Rituximab, an anti-CD20 monoclonal antibody, is used for the treatment of RA patients failing on TNFα blockers. Rituximab depletes circulating CD20-positive B-cells for a period of six to nine months . As a consequence, patients on rituximab therapy have an impaired antibody response to neo-antigens. Existing plasma cells and memory B-cells, which do not express CD20, are not affected by rituximab . During the development from acute to chronic Q fever, there is an ongoing infection with presumably increasing concentrations of C. burnetii antigens. Because plasma cells do not express B-cell receptors at their surface, which makes them incapable to respond to alterations in antigen concentrations, we assume that the rise of anti-C. burnetii IgG titres in our patient originated from stimulation of memory IgG B-cells by increased concentrations of recall antigens. This intact response to recall antigens after rituximab has been observed for patients receiving vaccinations , but has never been documented after natural infection.
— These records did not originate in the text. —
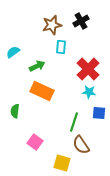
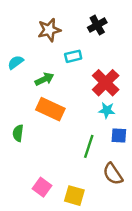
brown star: (52, 25) -> (49, 30), moved
cyan rectangle: (61, 47) -> (73, 56), turned 72
pink square: (35, 142) -> (42, 187), moved
brown semicircle: (81, 145) -> (113, 174), moved

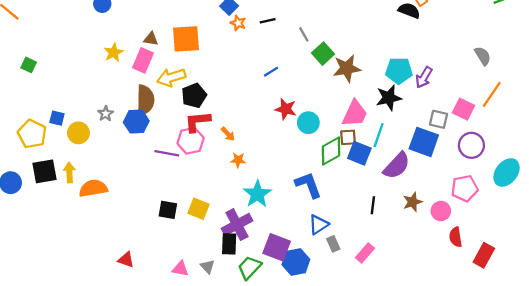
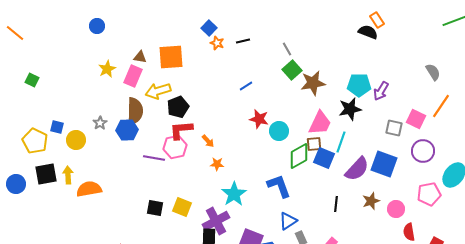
gray line: (304, 34) -> (287, 49), moved
blue square: (424, 142) -> (384, 164), moved
pink pentagon: (465, 188) -> (429, 194), moved

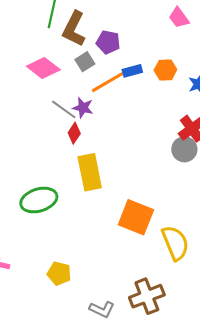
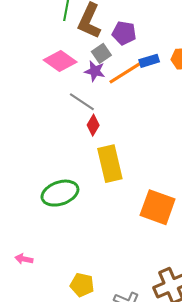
purple star: (83, 108) -> (95, 71), moved
yellow pentagon: (59, 273) -> (82, 285), moved

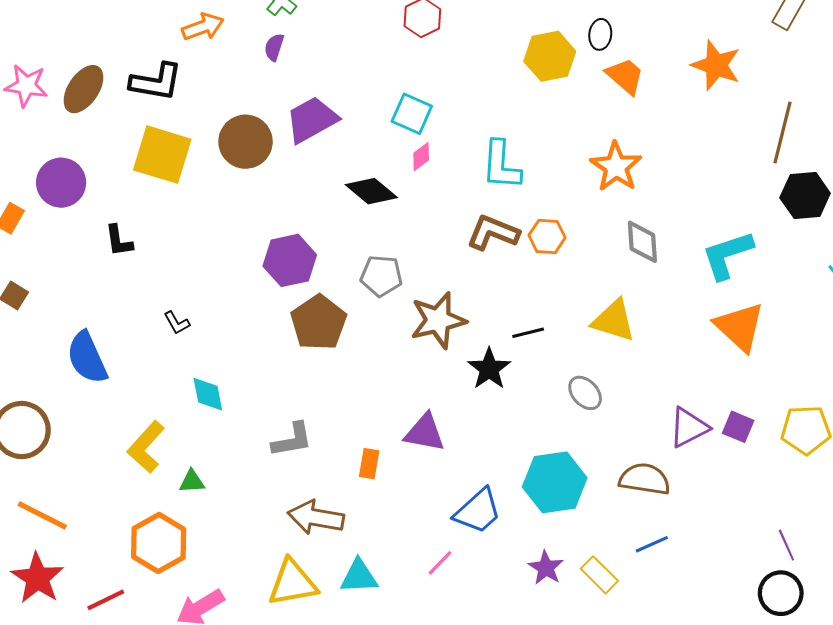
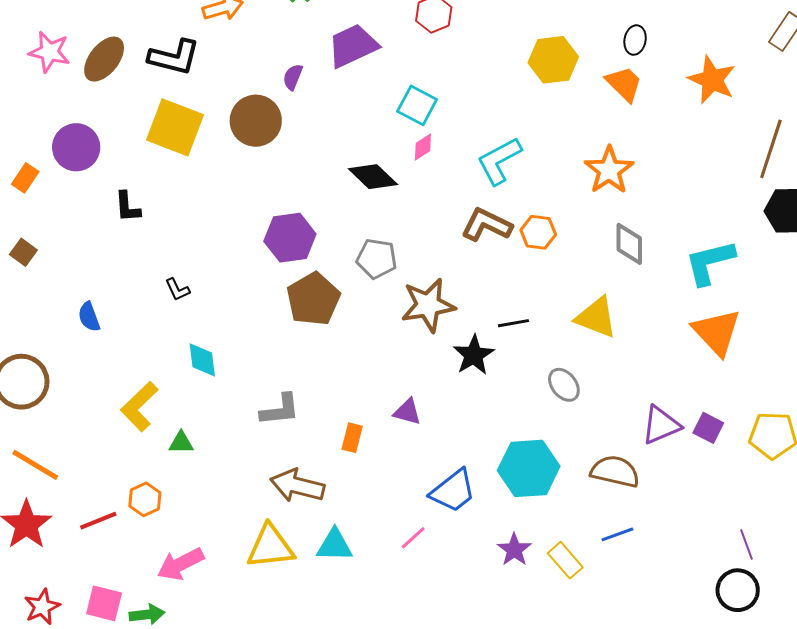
black ellipse: (600, 34) -> (635, 40), moved
purple semicircle: (274, 47) -> (293, 77), moved
purple trapezoid: (312, 120) -> (353, 46), moved
cyan L-shape: (501, 165) -> (499, 161), turned 54
blue semicircle: (87, 358) -> (89, 317), size x0.6
purple triangle: (425, 433) -> (407, 412), size x0.7
orange hexagon: (159, 543) -> (145, 499), size x0.6
red line: (106, 600) -> (98, 521), moved

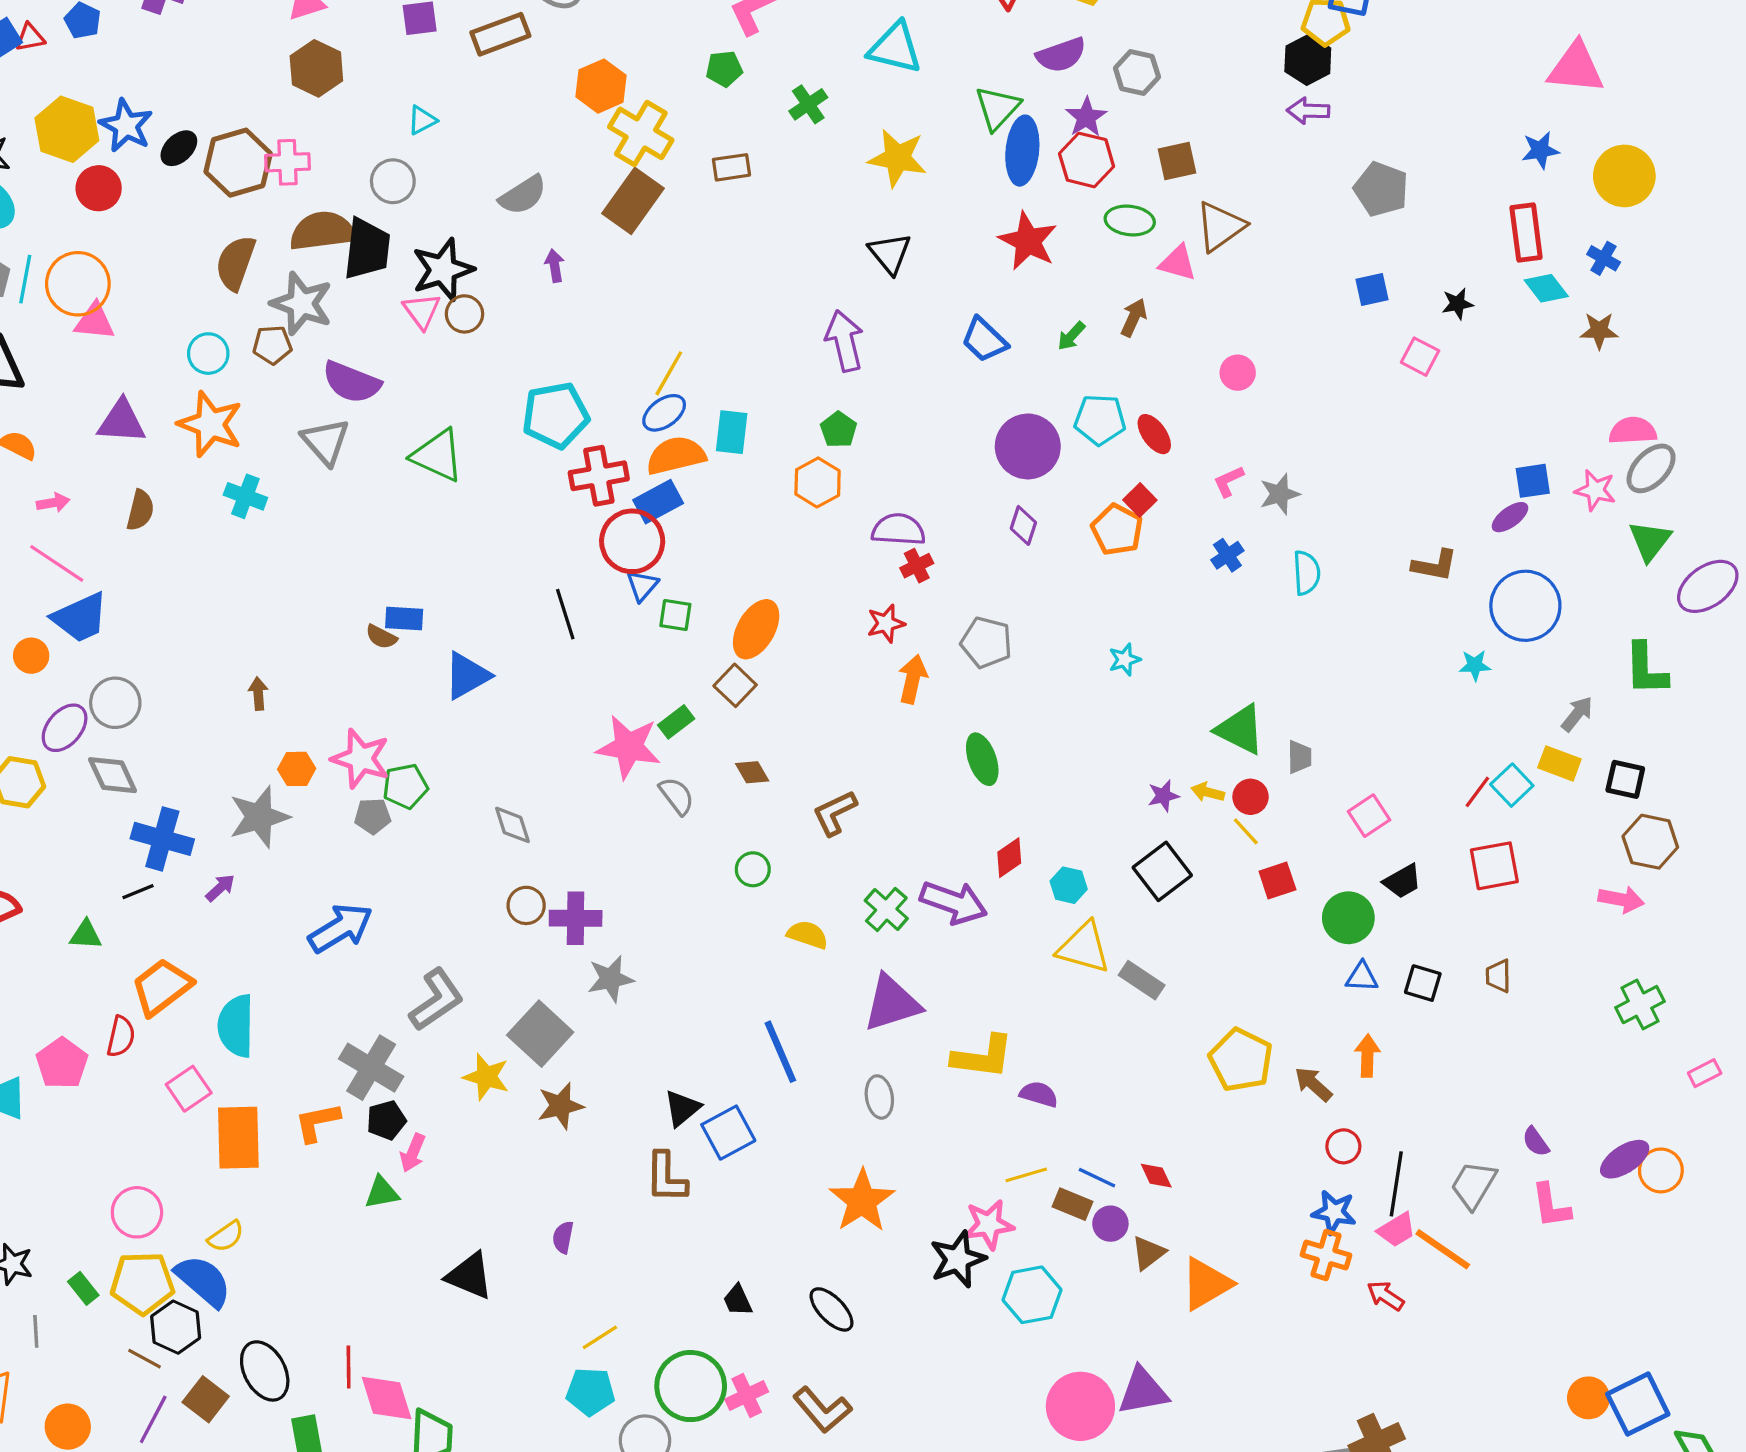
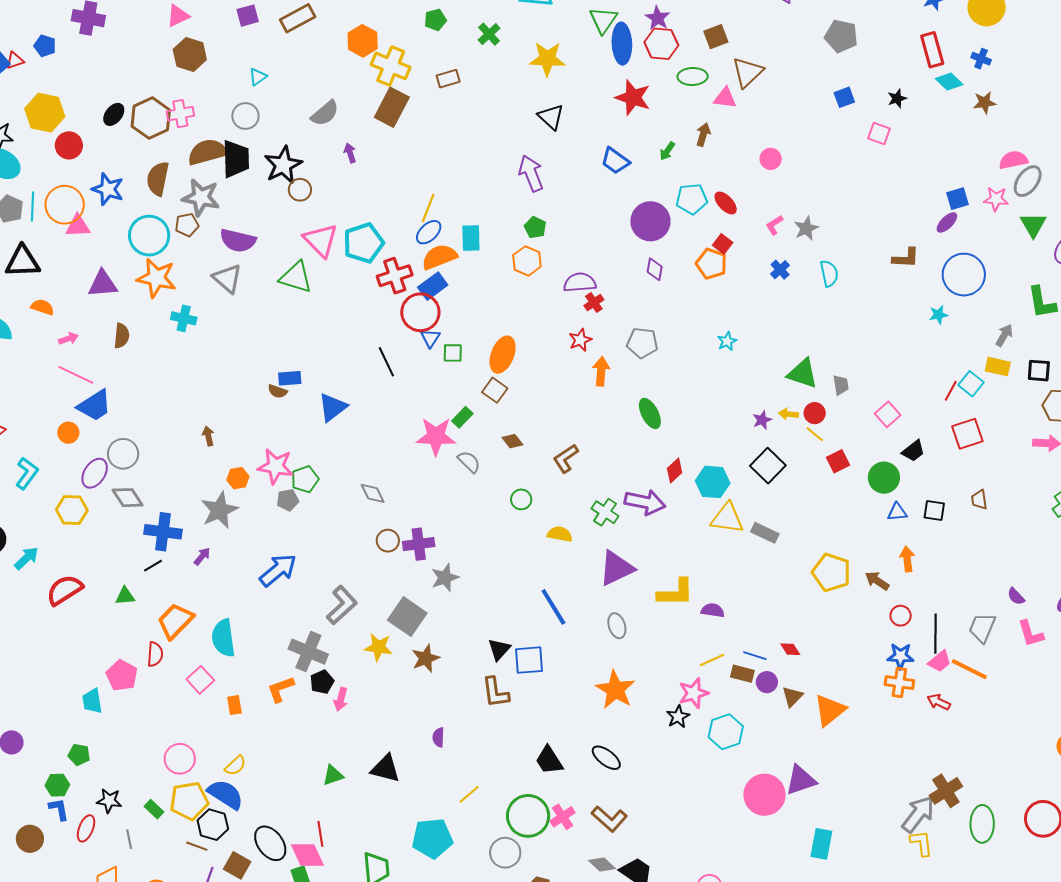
blue star: (126, 126) -> (108, 189), moved
pink triangle: (422, 311) -> (321, 240), moved, size x1.5
cyan circle: (208, 354) -> (149, 236), size x1.6
cyan hexagon: (1069, 885) -> (713, 482), size x1.5
blue square: (728, 1133) -> (529, 660), turned 32
orange rectangle: (238, 1138) -> (234, 705), size x0.5
green triangle: (382, 1193) -> (333, 775), moved
black star: (958, 1259) -> (678, 717), size x0.7
black trapezoid: (738, 1300) -> (549, 760), size x1.5
cyan pentagon: (590, 1392) -> (432, 838), moved, size x1.4
pink diamond: (387, 1398) -> (307, 855), moved

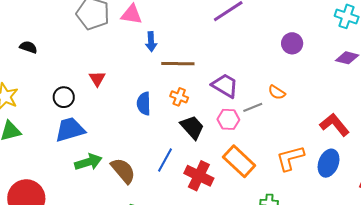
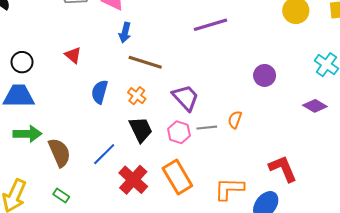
red triangle: (97, 79) -> (73, 55), moved, turned -36
orange semicircle: (277, 92) -> (235, 120), turned 60

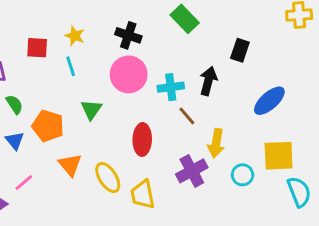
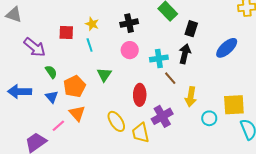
black cross: (128, 35) -> (129, 23), turned -30
black rectangle: (240, 50) -> (191, 29), moved
pink circle: (129, 74) -> (130, 50), size x0.7
blue ellipse: (269, 101) -> (227, 48), moved
orange pentagon: (48, 126) -> (74, 86), turned 30
orange triangle: (70, 165) -> (77, 113), moved
purple cross: (192, 171) -> (162, 116), moved

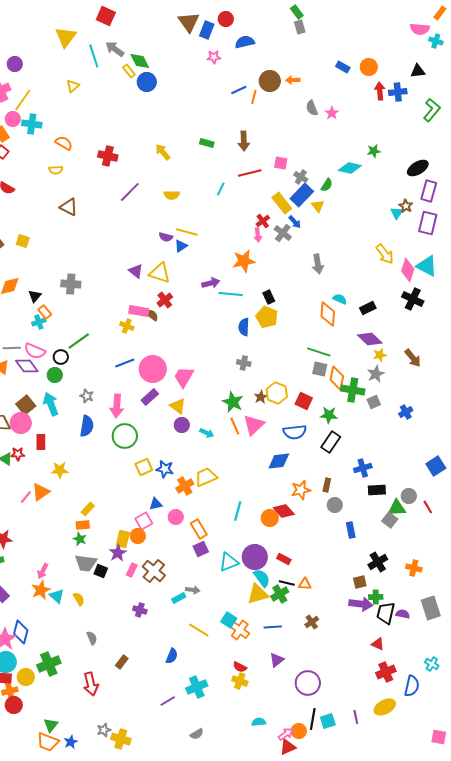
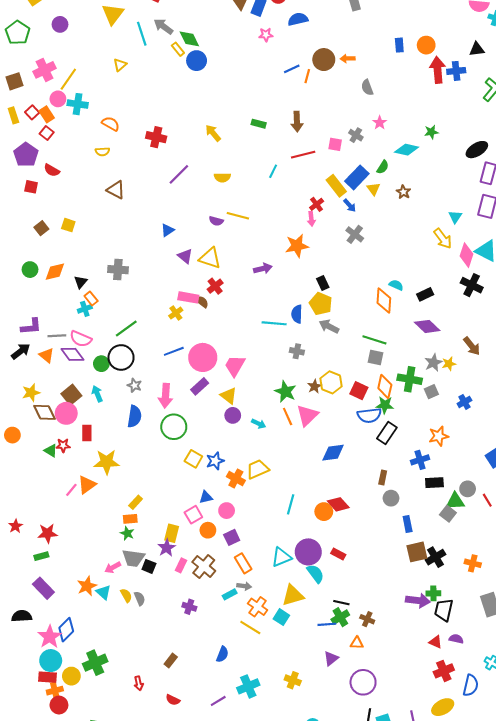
purple circle: (15, 64) -> (60, 24), moved
blue rectangle: (343, 67) -> (399, 45), turned 56
red arrow: (380, 91) -> (438, 70), size x1.4
pink star: (332, 113) -> (380, 123), moved
gray cross: (301, 177) -> (356, 135), moved
brown star: (406, 206) -> (403, 192), moved
cyan triangle: (397, 213) -> (455, 217), moved
gray cross: (283, 233) -> (355, 234), moved
blue triangle: (181, 246) -> (168, 230), moved
gray arrow: (318, 264) -> (329, 326), moved, turned 126
cyan line: (231, 294) -> (274, 323), moved
yellow cross: (127, 326) -> (176, 313), turned 32
yellow star: (380, 355) -> (449, 364), moved
black circle: (61, 357) -> (121, 357), moved, size x1.6
orange diamond: (337, 378) -> (385, 386), moved
cyan arrow: (51, 404) -> (97, 394), size x0.7
blue semicircle: (295, 432) -> (369, 415), moved
yellow square: (144, 467) -> (193, 459), turned -36
blue star: (165, 469) -> (215, 461), turned -30
yellow star: (60, 470) -> (107, 462), size x1.4
orange cross: (185, 486) -> (236, 478), turned -30
orange star: (301, 490) -> (439, 436), moved
orange rectangle: (199, 529) -> (243, 563), moved
orange circle: (138, 536) -> (208, 530), moved
purple square: (201, 549) -> (232, 537), moved
pink arrow: (43, 571) -> (113, 567), moved, turned 35
brown square: (360, 582) -> (417, 552), moved, size x1.5
black line: (287, 583) -> (341, 603), moved
orange triangle: (305, 584) -> (357, 643), moved
yellow triangle: (258, 594) -> (293, 595), moved
green cross: (280, 594) -> (340, 617), moved
purple semicircle: (403, 614) -> (456, 639), moved
brown cross: (312, 622) -> (367, 619), turned -32
orange cross: (240, 630) -> (258, 607), moved
blue diamond: (21, 632) -> (66, 630), turned 30
gray semicircle: (92, 638) -> (140, 598), moved
red semicircle: (240, 667) -> (173, 700), moved
red arrow: (91, 684) -> (139, 683), size x0.6

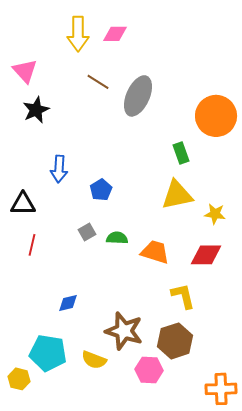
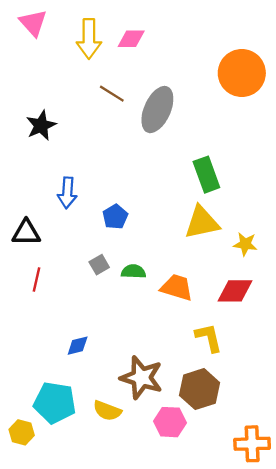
pink triangle: (25, 71) -> (33, 23), moved
orange circle: (216, 116) -> (242, 73), moved
green rectangle: (181, 153) -> (206, 175), size x1.4

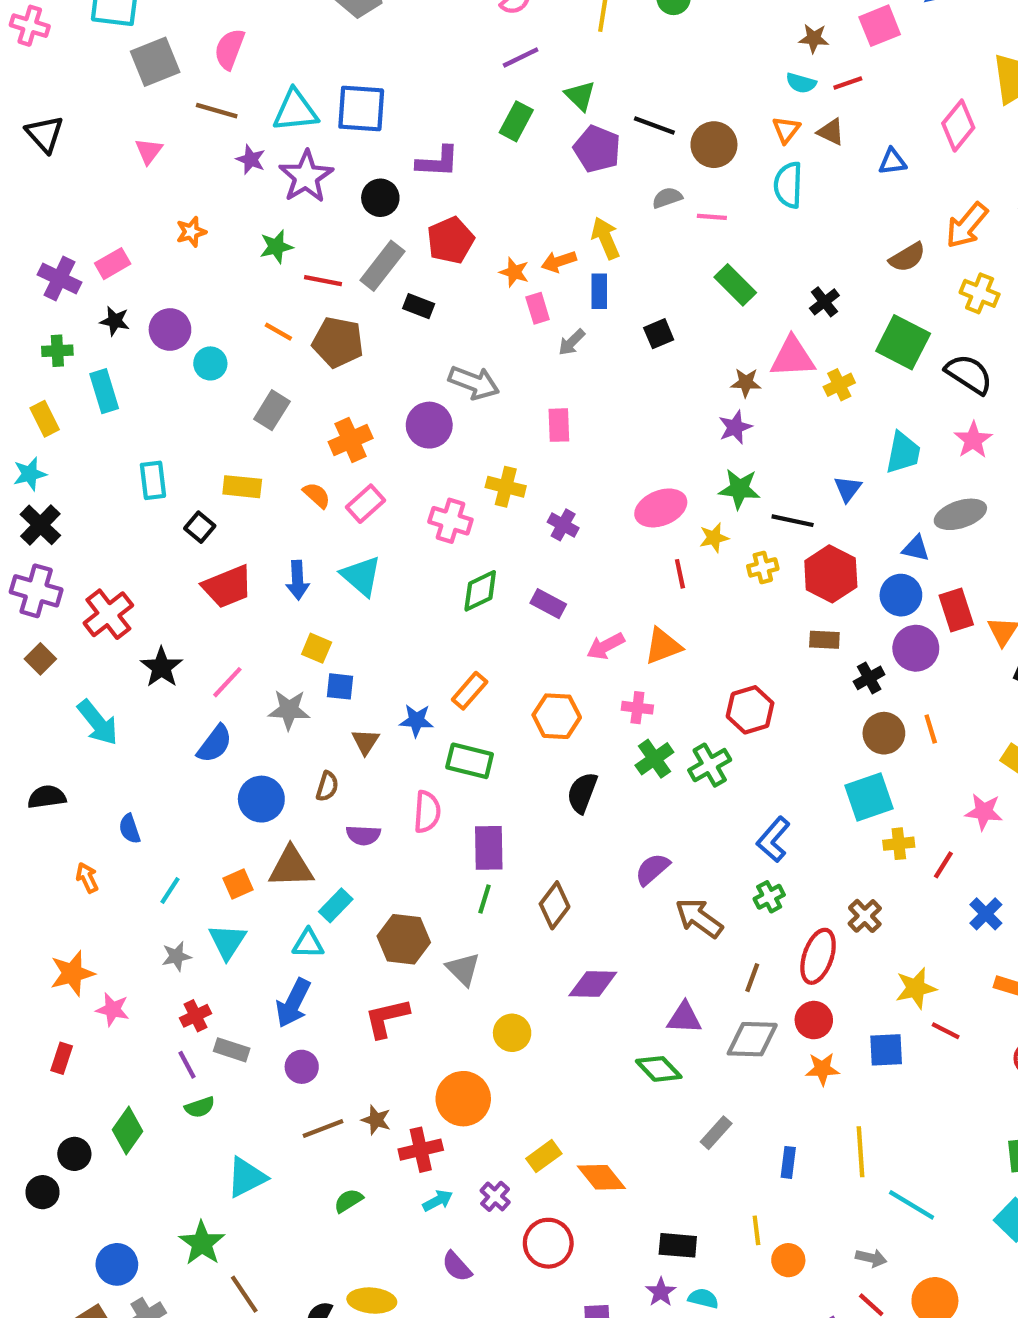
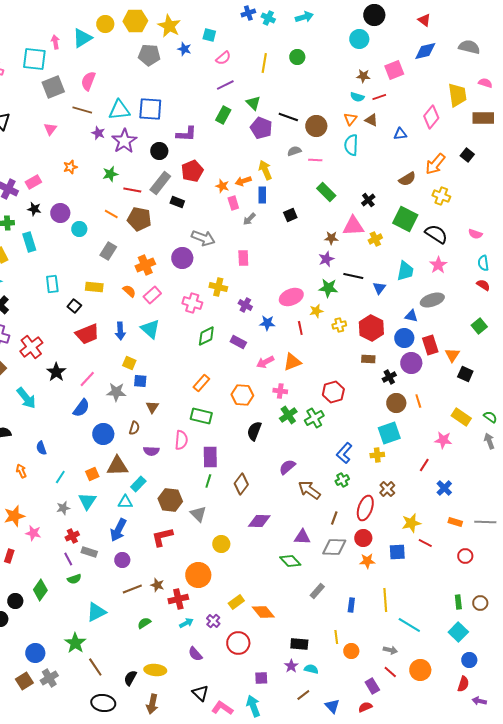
black line: (793, 521) -> (353, 276), moved
blue star: (416, 720) -> (267, 323), moved
yellow cross: (899, 844) -> (377, 455), moved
Our results indicate that anti-C. burnetii phase I IgG antibody titres can be used as a marker for progression to chronic Q fever and the subsequent response to therapy in patients in whom B-cell depleting therapy is started after initial exposure. However, it is likely that B-cell depleting medication during first contact with neo-antigens of C. burnetii will seriously hamper the development of an antibody response and the diagnosis of Q fever based on serological titres.
The use of anti-TNFα agents for RA in the acute phase of Q fever does not seem to impede the C. burnetii-specific serological response. However, in the presented case, an intact humoral response did not prevent progression to probable chronic C. burnetii infection, most likely because essential cellular immune responses were suppressed in the acute phase of the infection. Even though anti-B-cell therapy with rituximab was started after the acute Q fever episode, an increase in anti-C. burnetii phase I antibodies was observed, supporting the notion that C. burnetii specific CD20-negative memory B-cells are responsible for this rise in antibody titres.
Written informed consent was obtained from the patient for publication of this Case report. A copy of the written consent is available for review by the Editor of this journal.
Bea Groezen, Dorien van Gülick and Mary Smolders are gratefully acknowledged for their technical support in performing the serological assays.
This work was supported by The Netherlands Organization for Health Research and Development [grant number 205520002 to TSc].